Lakeview Farms

August 18, 2013 Newsletter

Late Season Raspberries are starting

Prelude Red Raspberries are available to pick starting Monday August 19, 2013. Because of the cooler weather during the bloom and berry formation period, the Prelude looks great! Berry size and color looks much improved from 2012. Also, with the cooler weather there has been almost no (so far) sunburning of berries exposed to the hot afternoon sun.

The "fall" crop of Fall Gold yellow raspberries also looks much improved from 2012 and the Nova should produce a high quality very late Red Raspberry crop (about mid September in 2013).

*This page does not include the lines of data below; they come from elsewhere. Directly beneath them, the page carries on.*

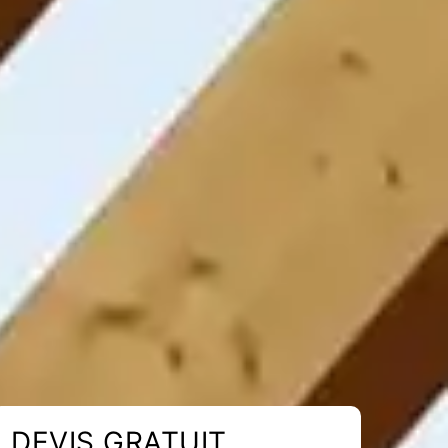
DEVIS GRATUIT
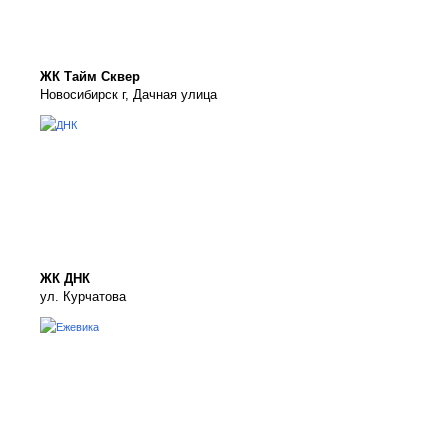
ЖК Тайм Сквер
Новосибирск г, Дачная улица
ЖК ДНК
ул. Курчатова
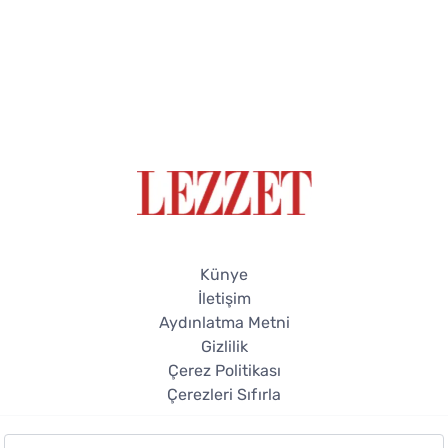
Künye
İletişim
Aydınlatma Metni
Gizlilik
Çerez Politikası
Çerezleri Sıfırla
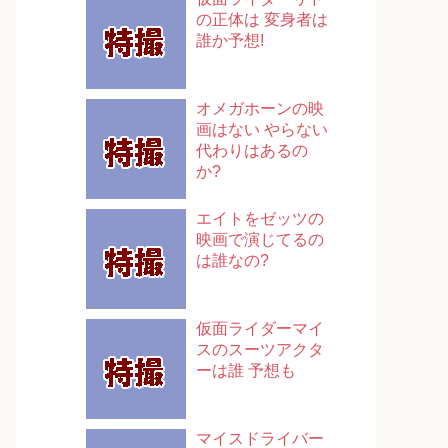
の正体は 変身者は
誰か予想!
オメガホーンの映
画はない やらない
代わりはあるの
か?
エイトをゼッツの
映画で演じてるの
は誰なの?
仮面ライダーマイ
スのスーツアクタ
ーは誰 予想も
マイスドライバー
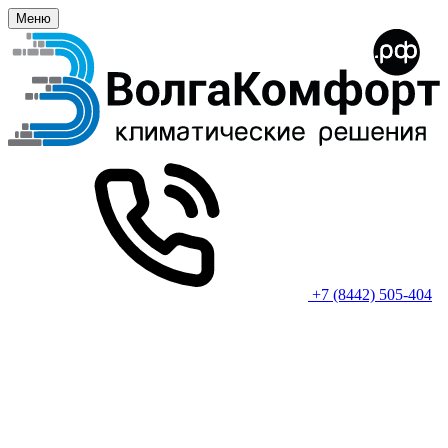
Меню
+7 (8442) 505-404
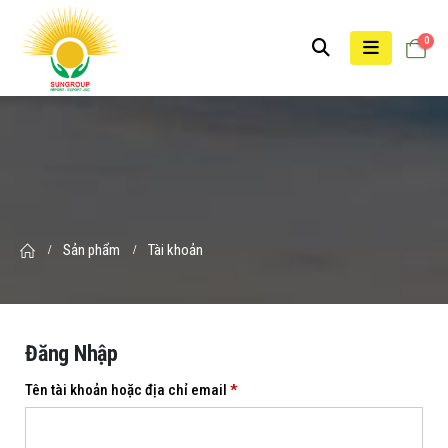
0
Sản phẩm
Tài khoản
Đăng Nhập
Bắt
Tên tài khoản hoặc địa chỉ email
*
buộc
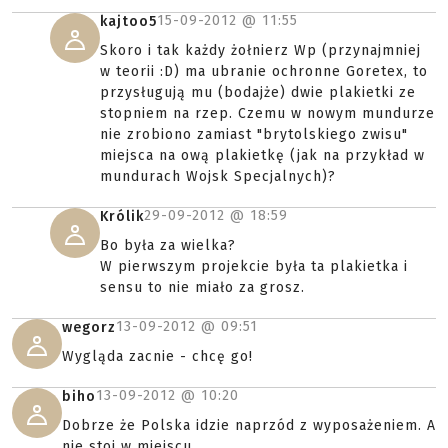
15-09-2012 @
11:55
kajtoo5
Skoro i tak każdy żołnierz Wp (przynajmniej
w teorii :D) ma ubranie ochronne Goretex, to
przysługują mu (bodajże) dwie plakietki ze
stopniem na rzep. Czemu w nowym mundurze
nie zrobiono zamiast "brytolskiego zwisu"
miejsca na ową plakietkę (jak na przykład w
mundurach Wojsk Specjalnych)?
29-09-2012 @
18:59
Królik
Bo była za wielka?
W pierwszym projekcie była ta plakietka i
sensu to nie miało za grosz.
13-09-2012 @
09:51
wegorz
Wygląda zacnie - chcę go!
13-09-2012 @
10:20
biho
Dobrze że Polska idzie naprzód z wyposażeniem. A
nie stoi w miejscu.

 Fall raspberries are normally less productive than the June crop so we will continue to handle fall picking in low key fashion: 1. Customer self check in/out (Pricing is $2 per half pint and either cash or check is acceptable). 2. Customers may pick wherever they please (no field supervisor) 3. Picking status/conditions may not be updated on our web site and our main farm land number for the berry season (636-978-8830) remains seasonally disconnected until next April.  However, information on picking conditions and hours for the current day, are available by calling me on my cell phone (636-387-2695) from 6 AM until 5 PM.  Early in the season it would be a good idea to call me right before making a trip to the farm.  Picking hours during August and the first half of September will be Monday thru Saturday from 8:00 AM until 12:00 Noon.  Depending upon the availability of berries and the flow of customers we may have to make adjustments to our hours and days of operation but I will post this on our website at  Be sure to enter our farm at the LOWER level across the street from Grace Church and follow the instructions on the white dry erase board -- call me on my cell phone if you need additional help or directions to the raspberry patch once you arrive.

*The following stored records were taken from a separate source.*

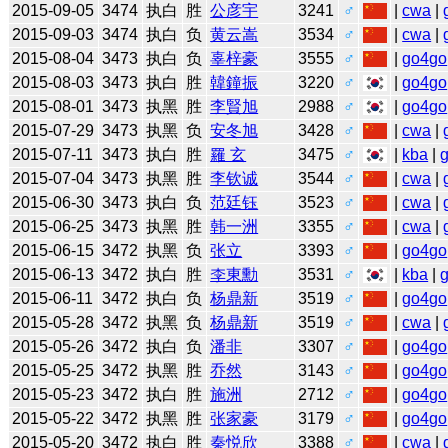
2015-09-05
3474
执白
胜
公彦宇
3241
♂
|
cwa
|
2015-09-03
3474
执白
负
黄云嵩
3534
♂
|
cwa
|
2015-08-04
3473
执白
负
辜梓豪
3555
♂
|
go4go
2015-08-03
3473
执白
胜
韓鐘振
3220
♂
|
go4go
2015-08-01
3473
执黑
胜
李賢旭
2988
♂
|
go4go
2015-07-29
3473
执黑
负
安冬旭
3428
♂
|
cwa
|
2015-07-11
3473
执白
胜
羅 玄
3475
♂
|
kba
|
2015-07-04
3473
执黑
胜
李钦诚
3544
♂
|
cwa
|
2015-06-30
3473
执白
负
范廷钰
3523
♂
|
cwa
|
2015-06-25
3473
执黑
胜
韩一洲
3355
♂
|
cwa
|
2015-06-15
3472
执黑
负
张立
3393
♂
|
go4go
2015-06-13
3472
执白
胜
李東勳
3531
♂
|
kba
|
2015-06-11
3472
执白
负
杨鼎新
3519
♂
|
go4go
2015-05-28
3472
执黑
负
杨鼎新
3519
♂
|
cwa
|
2015-05-26
3472
执白
负
潘非
3307
♂
|
go4go
2015-05-25
3472
执黑
胜
乔然
3143
♂
|
go4go
2015-05-23
3472
执白
胜
施洲
2712
♂
|
go4go
2015-05-22
3472
执黑
胜
张家豪
3179
♂
|
go4go
2015-05-20
3472
执白
胜
秦悦欣
3388
♂
|
cwa
|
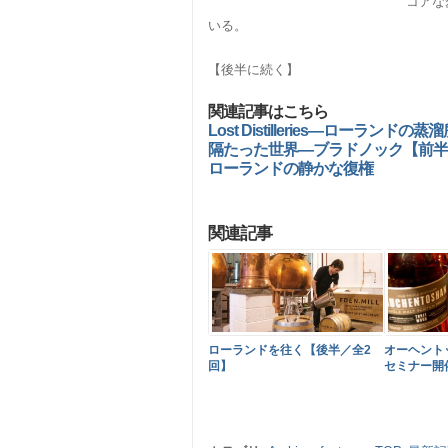
コアな
いる。
【後半に続く】
関連記事はこちら
Lost Distilleries―ローランドの
隔たった世界―ブラドノック【前半
ローランドの静かな復権
関連記事
ローランドを往く【後半／全2
オーヘント
回】
セミナー開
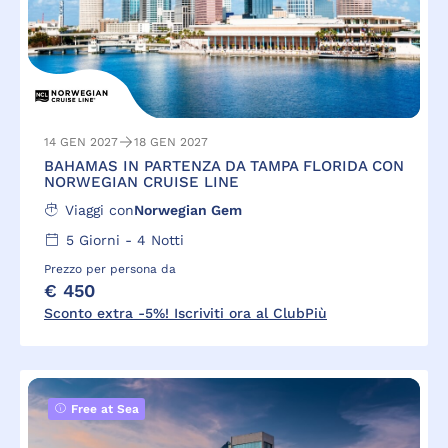
14 GEN 2027
18 GEN 2027
BAHAMAS IN PARTENZA DA TAMPA FLORIDA CON
NORWEGIAN CRUISE LINE
Viaggi con
Norwegian Gem
5
Giorni -
4
Notti
Prezzo per persona da
€ 450
Sconto extra -5%! Iscriviti ora al ClubPiù
Free at Sea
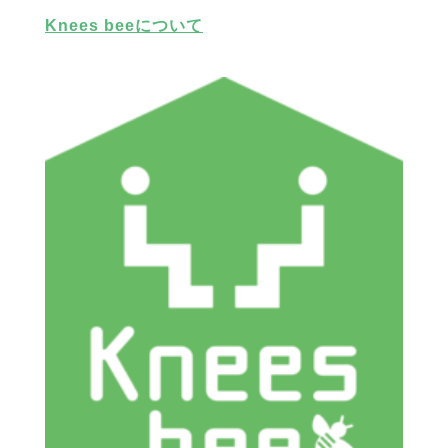
Knees beeについて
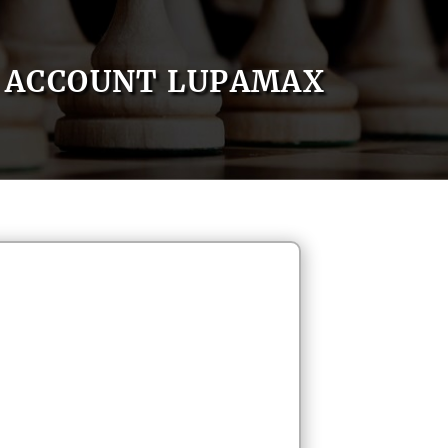
ACCOUNT LUPAMAX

 For those of you new to picking fall raspberries keep in mind that the fall Prelude berries normally hang under the foliage and there are usually both blossoms and ripe fruit on each cane so you need to use the white metal raspberry carriers to hold the picked fruit and adopt a "two free hands" picking approach (one to lift the canes and one to pick the berry) to avoid "picking" honey bees or yellow jacket wasps.  Raspberry blossoms are extremely attractive to honey bees and yellow jacket wasps "pig out" on ripe fruit.  Unlike the summer crop, fall raspberries are more prone to mold in periods of cool, wet weather so their storage life is limited despite our treatments of fungicides specifically targeted against grey mold.